Dr. Sanjay Madria's research interest is in energy efficient computing over mobile ad hoc and sensor networks. These networks are mainly constrained by battery power and therefore, the computing, security and communication algorithms have to be energy-efficient. Dr Madria has designed test-beds and experimented with many power-aware security algorithms, power-efficient routing, energy-efficient data management and privacy preserving schemes. There are many wireless network applications such as disaster recovery, battlefield environment, moving object tracking which can benefit from such power-efficient solutions. More recently, he has worked on SCADA system security and security in cyber physical systems. More information on Dr. Madria's research can be obtained from www.mst.edu/~cswebdb.

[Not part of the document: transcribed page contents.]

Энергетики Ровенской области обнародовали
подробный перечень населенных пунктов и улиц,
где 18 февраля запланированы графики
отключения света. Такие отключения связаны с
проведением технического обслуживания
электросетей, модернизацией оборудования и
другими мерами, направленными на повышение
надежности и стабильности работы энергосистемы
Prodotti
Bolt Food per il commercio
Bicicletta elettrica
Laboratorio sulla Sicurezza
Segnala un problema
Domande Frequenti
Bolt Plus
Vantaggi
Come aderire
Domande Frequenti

Keywords: energy efficient algorithms, SCADA, security, sensor networks, cloud computing, smart buildings
Dr. Daniel R. Tauritz's primary research interest is in Evolutionary computing, both the design of novel types of Evolutionary Algorithms and their application to real-world problem solving in areas such as Cyber Security (intrusion/malware detection, situational awareness in computer networks), Critical Infrastructure Protection (coevolutionary armsraces for hardening electric power transmission systems), and Automated Software Engineering (automated software testing & correction). His long-term research goal is to create self-configuring, dynamic Evolutionary Algorithms which require no parameter tuning by users and whose parameters dynamically adapt during problem solving. Such structures have the potential to autonomously regulate population dynamics via emergent behavior rather than the centralized control structures traditionally employed by Evolutionary Algorithms. More information on Dr. Tauritz’s research can be obtained from: http://web.mst.edu/~tauritzd
Keywords: cyber security, meta-heuristics, critical infrastructure protection, evolutionary computing, search based software engineering, computational intelligence
Dr. Zhaozheng Yin's research interest is in computing technologies that are theoretically-sound and practically-applicable in civilian, military, healthcare and multimedia applications. To that end, he is particularly interested in perception, sensor fusion, learning methods that can make these technologies as realities. He has been working on single or multi-camera visual information processing for detecting, tracking, and recognizing objects. These research activities lead to algorithms and systems capable of understanding object behaviors in biomedical and natural scene images.